Having never seen the Rocky and Bullwinkle Show as a child, my introduction to fractured fairy tales was James Garner’s Politically Correct Bedtime Stories. I was on a business trip in St. Louis, and I had an extra night at the hotel before the conference started (in order to take advantage of Saturday-stayover low fares). I was doing a bit of Christmas shopping when I came across this slim volume in the bookstore. I was going to buy it for my husband, but it was so good I read the entire book before going to bed.
From then on I was hooked. I bought Garner’s Once Upon a More Enlightened Time and Politically Correct Holiday Stories when they came out the following year, along with Chris Fabry’s Spiritually Correct Bedtime Stories. Later I added David Fisher’s Legally Correct Fairy Tales to the collection – though I don’t think any of the latter books were quite as good as the first one.
When Jon Scieszka’s The True Story of the Three Little Pigs came out in 1996, we bought a copy, and enjoyed it so much that we kept it on the coffee table to share with guests.
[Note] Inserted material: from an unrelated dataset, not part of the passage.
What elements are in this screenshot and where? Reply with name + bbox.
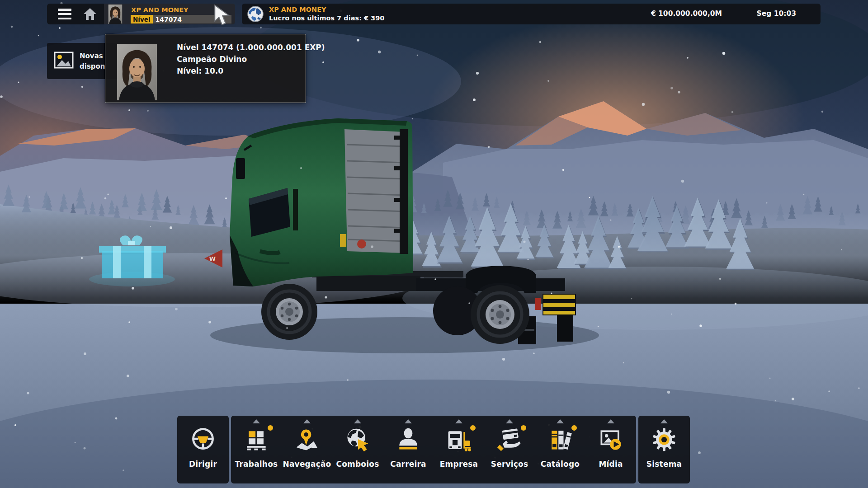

I still think it’s one of the best in the genre. Of course, by then the idea of fractured fairy tales was getting so popular that they started springing up all over the place, many of them not nearly so funny.
My initial impression of the Sisters Grimm, based on the first book in the series, was that it belonged to the “not nearly so funny” class. As another disappointed reviewer on amazon.com points out, it begins with a compelling premise (which is why I happily picked it up from the children’s section in the library). Orphaned sisters Sabrina and Daphne Grimm find themselves in the home of a strange woman who claims to be their grandmother, in a small town in New York where all the fairy tale creatures from the old stories (which turn out to be true history) now live.
Unfortunately, Sabrina is not a particularly likable character, and the rest of the characters in the story aren’t much better (some are more appealing, but not developed well enough for me to care much what happens to them). There is a mystery to solve, related to a farmhouse flattened by a giant, but the eventual solution does not seem all that satisfying.
Of course, the books are written for children, not adults. But I often enjoy children’s books. (I’m looking forward to reading Alcatraz versus the Knights of Crystallia once our library get a copy.) Some parents do very much enjoy reading these books along with the children – there are hardly any critical reviews at amazon.com from either children or parents. The one critical review I mentioned above does point out that the first book seems to be a setup for future books in the series.
As my 10-year-old is in the target age range, I’ll have to see what he thinks of it (when he finishes the Harry Potter book he’s reading now).